═════ Records shown

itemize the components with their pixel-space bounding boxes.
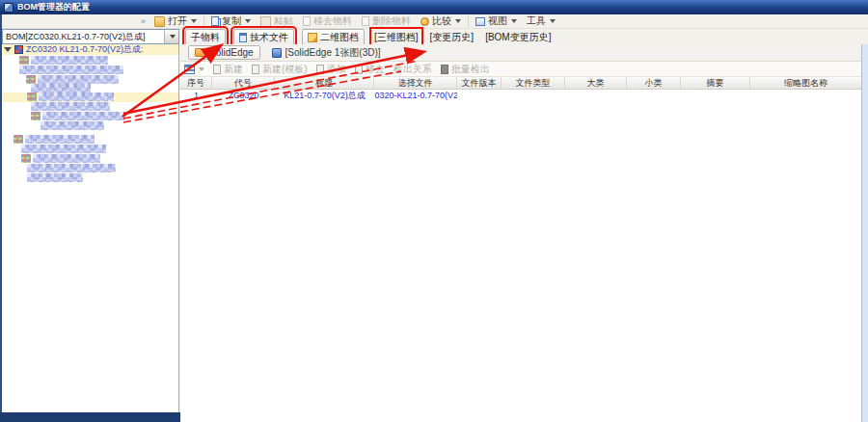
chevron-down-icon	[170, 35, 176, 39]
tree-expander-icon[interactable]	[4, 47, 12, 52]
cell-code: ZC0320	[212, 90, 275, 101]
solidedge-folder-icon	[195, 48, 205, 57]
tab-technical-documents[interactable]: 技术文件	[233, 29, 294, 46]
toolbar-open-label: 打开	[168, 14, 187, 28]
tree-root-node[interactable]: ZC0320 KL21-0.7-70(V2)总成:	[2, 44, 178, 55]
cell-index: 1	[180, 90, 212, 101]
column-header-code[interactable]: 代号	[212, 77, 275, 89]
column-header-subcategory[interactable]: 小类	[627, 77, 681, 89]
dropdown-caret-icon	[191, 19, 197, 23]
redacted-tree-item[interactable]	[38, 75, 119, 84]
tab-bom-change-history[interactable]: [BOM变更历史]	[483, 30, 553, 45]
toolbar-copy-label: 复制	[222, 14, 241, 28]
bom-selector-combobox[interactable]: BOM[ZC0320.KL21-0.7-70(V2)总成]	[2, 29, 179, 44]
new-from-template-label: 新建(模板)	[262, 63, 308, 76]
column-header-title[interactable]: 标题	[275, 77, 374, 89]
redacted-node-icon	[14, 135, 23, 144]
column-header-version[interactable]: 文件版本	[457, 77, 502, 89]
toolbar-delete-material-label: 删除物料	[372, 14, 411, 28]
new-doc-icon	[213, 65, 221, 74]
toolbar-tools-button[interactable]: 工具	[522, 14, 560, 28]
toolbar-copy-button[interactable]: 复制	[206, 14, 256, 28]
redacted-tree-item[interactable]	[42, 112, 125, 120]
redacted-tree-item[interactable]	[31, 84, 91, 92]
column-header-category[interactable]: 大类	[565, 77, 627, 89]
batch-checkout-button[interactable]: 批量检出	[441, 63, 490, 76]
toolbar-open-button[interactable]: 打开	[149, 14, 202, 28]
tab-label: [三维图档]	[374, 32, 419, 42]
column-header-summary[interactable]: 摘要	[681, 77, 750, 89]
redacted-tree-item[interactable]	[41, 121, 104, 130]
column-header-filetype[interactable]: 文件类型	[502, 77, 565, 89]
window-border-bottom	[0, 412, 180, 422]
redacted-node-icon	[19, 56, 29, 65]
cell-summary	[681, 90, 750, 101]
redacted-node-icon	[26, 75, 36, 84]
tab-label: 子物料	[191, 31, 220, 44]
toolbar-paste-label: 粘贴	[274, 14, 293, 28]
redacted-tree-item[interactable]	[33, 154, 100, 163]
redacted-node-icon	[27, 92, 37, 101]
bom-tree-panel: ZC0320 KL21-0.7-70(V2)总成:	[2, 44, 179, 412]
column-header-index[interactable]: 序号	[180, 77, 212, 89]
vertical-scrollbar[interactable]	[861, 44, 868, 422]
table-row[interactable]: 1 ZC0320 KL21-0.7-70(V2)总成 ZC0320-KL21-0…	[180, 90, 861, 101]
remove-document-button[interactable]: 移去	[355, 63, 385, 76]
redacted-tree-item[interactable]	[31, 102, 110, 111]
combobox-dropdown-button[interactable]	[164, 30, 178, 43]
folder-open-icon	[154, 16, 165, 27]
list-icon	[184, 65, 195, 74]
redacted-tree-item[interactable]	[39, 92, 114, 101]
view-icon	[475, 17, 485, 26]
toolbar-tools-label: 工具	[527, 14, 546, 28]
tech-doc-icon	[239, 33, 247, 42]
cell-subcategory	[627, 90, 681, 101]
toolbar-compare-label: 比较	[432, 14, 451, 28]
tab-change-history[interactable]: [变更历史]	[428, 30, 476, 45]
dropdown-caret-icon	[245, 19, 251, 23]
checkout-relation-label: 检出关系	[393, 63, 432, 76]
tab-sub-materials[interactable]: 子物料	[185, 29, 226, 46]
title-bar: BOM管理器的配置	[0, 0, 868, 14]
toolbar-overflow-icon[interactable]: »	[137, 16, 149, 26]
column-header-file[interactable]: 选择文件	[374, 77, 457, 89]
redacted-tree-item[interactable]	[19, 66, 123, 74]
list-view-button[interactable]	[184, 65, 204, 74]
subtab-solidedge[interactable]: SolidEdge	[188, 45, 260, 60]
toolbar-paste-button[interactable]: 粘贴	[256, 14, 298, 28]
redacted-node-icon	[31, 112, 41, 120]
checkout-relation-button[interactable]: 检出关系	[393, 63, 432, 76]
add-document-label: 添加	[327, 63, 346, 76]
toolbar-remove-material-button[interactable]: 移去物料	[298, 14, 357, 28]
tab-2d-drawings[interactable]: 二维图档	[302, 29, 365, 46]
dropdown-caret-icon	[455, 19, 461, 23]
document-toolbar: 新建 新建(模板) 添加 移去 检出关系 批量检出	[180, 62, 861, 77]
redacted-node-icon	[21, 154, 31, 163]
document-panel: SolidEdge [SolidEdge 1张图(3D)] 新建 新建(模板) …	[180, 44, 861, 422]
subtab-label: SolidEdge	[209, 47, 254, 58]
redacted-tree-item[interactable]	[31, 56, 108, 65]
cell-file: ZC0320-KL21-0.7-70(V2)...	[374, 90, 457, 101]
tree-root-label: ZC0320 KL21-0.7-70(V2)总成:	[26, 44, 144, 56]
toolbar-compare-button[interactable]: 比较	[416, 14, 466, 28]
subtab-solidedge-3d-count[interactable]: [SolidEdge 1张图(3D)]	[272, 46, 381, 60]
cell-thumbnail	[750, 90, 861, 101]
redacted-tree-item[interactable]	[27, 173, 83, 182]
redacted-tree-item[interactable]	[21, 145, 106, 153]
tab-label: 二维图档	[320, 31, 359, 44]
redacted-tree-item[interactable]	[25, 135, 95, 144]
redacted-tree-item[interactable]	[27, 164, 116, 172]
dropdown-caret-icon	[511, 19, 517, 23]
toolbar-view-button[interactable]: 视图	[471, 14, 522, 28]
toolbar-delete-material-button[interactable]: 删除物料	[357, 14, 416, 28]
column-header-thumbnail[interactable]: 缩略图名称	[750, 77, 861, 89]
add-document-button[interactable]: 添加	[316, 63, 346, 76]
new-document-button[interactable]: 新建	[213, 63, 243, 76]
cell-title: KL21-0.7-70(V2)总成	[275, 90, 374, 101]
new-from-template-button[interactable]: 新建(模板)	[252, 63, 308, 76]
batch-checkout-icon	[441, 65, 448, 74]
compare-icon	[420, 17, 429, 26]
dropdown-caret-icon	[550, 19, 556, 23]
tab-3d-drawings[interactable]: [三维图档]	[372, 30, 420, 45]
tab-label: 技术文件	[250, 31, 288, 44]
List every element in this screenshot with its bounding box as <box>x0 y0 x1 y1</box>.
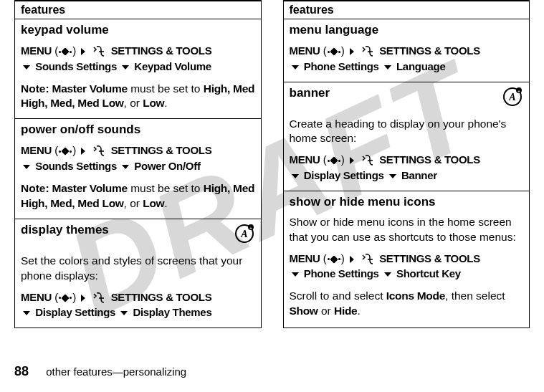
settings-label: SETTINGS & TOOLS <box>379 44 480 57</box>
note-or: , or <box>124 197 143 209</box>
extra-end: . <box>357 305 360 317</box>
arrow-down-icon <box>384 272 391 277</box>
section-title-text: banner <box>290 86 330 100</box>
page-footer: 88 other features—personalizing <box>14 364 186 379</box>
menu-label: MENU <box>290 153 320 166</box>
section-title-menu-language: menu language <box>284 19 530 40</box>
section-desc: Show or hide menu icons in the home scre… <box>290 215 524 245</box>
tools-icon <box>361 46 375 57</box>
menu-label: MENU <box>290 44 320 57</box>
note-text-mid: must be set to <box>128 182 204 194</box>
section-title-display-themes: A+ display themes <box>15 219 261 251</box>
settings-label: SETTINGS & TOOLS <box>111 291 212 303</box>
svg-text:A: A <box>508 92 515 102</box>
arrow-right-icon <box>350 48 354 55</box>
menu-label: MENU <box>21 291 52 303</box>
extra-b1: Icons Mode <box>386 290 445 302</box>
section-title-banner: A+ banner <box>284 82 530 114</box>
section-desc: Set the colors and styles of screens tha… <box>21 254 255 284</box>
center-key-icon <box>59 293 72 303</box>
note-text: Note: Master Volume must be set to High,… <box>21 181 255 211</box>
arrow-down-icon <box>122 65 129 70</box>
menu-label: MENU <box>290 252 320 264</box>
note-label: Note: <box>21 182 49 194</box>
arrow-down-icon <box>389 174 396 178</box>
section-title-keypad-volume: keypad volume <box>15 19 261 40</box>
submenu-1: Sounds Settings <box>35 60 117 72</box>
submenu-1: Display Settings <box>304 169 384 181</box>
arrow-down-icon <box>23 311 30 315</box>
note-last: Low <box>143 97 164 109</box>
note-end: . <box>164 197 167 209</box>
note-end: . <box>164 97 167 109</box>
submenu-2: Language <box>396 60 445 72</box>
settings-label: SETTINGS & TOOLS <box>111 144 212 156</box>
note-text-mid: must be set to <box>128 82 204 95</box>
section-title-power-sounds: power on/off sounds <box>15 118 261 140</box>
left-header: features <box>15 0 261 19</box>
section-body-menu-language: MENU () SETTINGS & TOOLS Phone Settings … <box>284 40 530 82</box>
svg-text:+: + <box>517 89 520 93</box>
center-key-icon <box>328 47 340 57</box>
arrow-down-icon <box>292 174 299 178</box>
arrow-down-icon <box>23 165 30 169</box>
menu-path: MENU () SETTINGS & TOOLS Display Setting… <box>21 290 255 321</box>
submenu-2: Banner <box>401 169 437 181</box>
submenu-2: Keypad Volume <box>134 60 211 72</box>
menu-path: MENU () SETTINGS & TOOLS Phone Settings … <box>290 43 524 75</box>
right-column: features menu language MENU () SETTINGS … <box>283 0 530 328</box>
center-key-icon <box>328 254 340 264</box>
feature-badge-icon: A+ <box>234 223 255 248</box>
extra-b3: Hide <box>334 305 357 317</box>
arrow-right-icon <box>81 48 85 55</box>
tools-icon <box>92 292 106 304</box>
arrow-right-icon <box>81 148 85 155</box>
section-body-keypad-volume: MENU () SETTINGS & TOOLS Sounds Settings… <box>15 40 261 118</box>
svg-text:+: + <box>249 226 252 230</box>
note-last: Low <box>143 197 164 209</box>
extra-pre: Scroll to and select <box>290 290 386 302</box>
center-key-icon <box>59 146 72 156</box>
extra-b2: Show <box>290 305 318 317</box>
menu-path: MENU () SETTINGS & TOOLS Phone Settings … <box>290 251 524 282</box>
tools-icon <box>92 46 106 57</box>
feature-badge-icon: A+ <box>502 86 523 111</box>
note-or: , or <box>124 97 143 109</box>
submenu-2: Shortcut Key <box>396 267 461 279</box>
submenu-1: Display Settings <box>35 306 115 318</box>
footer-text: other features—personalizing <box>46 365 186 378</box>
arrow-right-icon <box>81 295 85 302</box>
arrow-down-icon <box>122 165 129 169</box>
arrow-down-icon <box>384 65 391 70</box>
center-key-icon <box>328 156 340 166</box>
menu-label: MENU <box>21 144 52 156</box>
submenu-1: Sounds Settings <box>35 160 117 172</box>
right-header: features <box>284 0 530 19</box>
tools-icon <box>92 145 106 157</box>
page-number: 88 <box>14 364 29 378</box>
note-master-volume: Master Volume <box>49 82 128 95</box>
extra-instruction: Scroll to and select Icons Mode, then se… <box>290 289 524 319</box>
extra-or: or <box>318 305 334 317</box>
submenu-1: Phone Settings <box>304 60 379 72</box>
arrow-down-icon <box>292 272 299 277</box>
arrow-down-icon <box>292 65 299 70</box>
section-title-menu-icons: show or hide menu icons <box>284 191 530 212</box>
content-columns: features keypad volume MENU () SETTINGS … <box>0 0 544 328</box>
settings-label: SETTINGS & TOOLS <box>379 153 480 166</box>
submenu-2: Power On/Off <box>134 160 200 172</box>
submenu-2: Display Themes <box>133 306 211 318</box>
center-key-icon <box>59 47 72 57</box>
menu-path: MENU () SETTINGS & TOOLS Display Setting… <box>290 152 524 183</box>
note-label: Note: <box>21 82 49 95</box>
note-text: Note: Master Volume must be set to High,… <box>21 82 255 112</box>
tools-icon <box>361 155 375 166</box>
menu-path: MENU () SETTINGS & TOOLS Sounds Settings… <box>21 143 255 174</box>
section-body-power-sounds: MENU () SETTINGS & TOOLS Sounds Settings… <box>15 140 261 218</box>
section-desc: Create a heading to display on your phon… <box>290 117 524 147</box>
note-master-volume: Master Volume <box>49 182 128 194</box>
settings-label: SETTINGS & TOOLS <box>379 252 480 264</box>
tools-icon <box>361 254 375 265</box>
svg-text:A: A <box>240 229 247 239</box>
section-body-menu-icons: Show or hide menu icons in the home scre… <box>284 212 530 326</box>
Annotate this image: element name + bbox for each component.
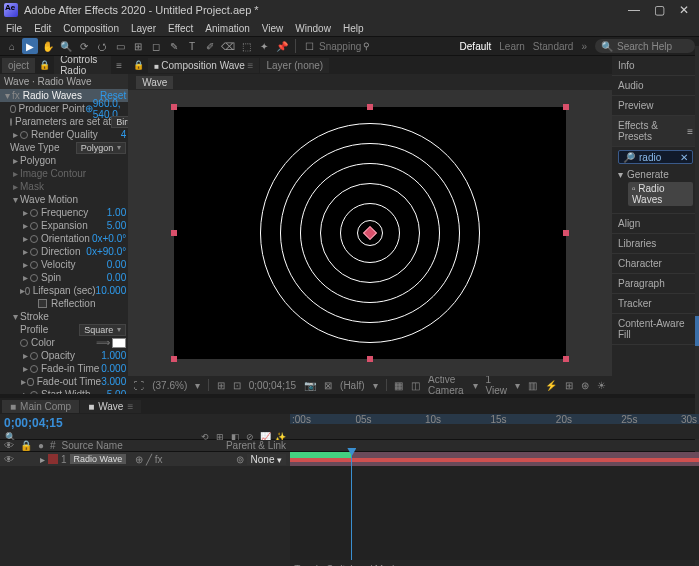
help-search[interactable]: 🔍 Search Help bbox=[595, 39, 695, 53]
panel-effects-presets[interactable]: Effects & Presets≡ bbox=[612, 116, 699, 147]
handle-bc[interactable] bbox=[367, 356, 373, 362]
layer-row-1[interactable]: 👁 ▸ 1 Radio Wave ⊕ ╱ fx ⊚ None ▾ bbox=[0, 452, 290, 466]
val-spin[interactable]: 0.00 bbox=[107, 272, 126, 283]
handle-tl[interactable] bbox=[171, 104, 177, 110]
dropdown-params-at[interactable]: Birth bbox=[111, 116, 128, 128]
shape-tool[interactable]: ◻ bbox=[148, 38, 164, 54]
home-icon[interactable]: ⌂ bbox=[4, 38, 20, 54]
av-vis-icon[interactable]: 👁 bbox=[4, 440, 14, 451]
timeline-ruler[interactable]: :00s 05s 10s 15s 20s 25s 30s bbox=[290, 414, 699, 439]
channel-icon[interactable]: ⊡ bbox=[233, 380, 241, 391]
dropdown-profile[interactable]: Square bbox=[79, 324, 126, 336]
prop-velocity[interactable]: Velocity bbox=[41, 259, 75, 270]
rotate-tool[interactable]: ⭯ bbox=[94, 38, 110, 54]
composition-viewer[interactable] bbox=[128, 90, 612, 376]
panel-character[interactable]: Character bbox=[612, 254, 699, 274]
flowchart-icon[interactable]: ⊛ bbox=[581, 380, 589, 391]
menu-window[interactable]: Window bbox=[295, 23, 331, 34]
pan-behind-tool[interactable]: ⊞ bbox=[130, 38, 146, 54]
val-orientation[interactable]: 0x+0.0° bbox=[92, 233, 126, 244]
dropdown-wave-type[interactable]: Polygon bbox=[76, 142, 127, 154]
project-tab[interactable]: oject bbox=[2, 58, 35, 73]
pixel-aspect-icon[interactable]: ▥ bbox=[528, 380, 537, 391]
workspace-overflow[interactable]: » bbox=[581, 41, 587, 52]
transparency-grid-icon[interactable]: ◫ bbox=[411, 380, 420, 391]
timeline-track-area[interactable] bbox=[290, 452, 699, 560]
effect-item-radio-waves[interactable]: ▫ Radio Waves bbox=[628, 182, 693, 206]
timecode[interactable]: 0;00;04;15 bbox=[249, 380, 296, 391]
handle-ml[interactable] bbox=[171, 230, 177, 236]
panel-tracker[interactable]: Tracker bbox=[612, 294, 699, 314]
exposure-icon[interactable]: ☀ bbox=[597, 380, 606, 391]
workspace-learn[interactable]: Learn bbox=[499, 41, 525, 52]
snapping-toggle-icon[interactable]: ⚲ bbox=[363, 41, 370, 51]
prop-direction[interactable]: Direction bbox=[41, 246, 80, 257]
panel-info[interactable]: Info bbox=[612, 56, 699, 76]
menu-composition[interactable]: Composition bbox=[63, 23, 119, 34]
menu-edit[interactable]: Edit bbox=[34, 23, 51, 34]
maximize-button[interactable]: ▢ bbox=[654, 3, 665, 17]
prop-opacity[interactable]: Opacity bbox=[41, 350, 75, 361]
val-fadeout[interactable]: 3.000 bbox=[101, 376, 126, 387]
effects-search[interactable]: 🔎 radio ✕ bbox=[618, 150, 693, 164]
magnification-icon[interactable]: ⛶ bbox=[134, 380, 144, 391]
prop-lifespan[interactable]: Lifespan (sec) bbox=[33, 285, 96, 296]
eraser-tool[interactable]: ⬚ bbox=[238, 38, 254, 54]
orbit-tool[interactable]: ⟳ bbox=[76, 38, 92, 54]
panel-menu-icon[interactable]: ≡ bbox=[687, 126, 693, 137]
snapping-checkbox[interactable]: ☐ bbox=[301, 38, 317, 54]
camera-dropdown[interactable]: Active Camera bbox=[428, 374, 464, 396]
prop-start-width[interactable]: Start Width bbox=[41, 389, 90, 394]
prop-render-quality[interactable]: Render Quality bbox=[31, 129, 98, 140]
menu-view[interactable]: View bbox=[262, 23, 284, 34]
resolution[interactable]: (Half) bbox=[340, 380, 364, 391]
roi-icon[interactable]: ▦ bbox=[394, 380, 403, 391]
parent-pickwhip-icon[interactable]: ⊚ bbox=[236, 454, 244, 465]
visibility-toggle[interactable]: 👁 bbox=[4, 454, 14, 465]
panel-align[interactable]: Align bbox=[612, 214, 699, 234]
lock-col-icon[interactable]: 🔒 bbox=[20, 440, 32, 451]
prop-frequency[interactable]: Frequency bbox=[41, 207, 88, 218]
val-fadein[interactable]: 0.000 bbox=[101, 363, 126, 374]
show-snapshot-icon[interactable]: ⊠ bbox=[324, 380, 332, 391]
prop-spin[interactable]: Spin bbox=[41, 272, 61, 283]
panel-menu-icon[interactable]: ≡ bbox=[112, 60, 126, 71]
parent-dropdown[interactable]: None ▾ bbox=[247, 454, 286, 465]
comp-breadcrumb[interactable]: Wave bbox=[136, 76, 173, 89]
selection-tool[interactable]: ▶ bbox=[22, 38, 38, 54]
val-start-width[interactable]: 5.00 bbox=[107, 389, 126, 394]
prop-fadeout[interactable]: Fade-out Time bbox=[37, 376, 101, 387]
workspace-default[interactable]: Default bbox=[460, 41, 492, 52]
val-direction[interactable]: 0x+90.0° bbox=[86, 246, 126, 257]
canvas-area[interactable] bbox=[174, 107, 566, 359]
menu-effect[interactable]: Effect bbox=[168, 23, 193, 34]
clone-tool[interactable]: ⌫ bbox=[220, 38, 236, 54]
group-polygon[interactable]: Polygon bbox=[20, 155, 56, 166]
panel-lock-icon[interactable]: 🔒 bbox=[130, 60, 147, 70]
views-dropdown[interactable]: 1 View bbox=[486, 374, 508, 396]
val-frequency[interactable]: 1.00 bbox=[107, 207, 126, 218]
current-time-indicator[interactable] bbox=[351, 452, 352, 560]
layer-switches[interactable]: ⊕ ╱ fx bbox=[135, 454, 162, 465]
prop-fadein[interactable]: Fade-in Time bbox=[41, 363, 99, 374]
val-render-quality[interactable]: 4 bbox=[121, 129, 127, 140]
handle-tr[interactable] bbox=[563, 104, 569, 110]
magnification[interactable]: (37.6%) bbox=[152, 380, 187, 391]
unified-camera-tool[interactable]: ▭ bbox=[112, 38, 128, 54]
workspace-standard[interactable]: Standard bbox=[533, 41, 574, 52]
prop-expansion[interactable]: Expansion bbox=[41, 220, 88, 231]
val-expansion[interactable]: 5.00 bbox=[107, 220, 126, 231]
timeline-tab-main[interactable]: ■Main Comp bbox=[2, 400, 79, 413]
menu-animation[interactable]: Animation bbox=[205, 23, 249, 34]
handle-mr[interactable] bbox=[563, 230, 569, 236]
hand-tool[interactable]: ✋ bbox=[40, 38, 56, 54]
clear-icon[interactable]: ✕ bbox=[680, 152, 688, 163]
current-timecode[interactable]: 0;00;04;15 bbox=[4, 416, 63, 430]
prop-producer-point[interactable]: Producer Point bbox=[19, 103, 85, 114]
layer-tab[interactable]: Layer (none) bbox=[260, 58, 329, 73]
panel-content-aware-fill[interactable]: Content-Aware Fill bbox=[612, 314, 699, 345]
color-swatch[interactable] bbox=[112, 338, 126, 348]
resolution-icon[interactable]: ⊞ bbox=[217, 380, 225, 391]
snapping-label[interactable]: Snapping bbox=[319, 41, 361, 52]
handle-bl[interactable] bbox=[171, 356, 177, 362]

══════════

Exercise requirements: Report each line of the listing above that uses the word "batch".

Problem solution:
batch-checkout-button[interactable]: 批量检出	[441, 63, 490, 76]
batch-checkout-icon	[441, 65, 448, 74]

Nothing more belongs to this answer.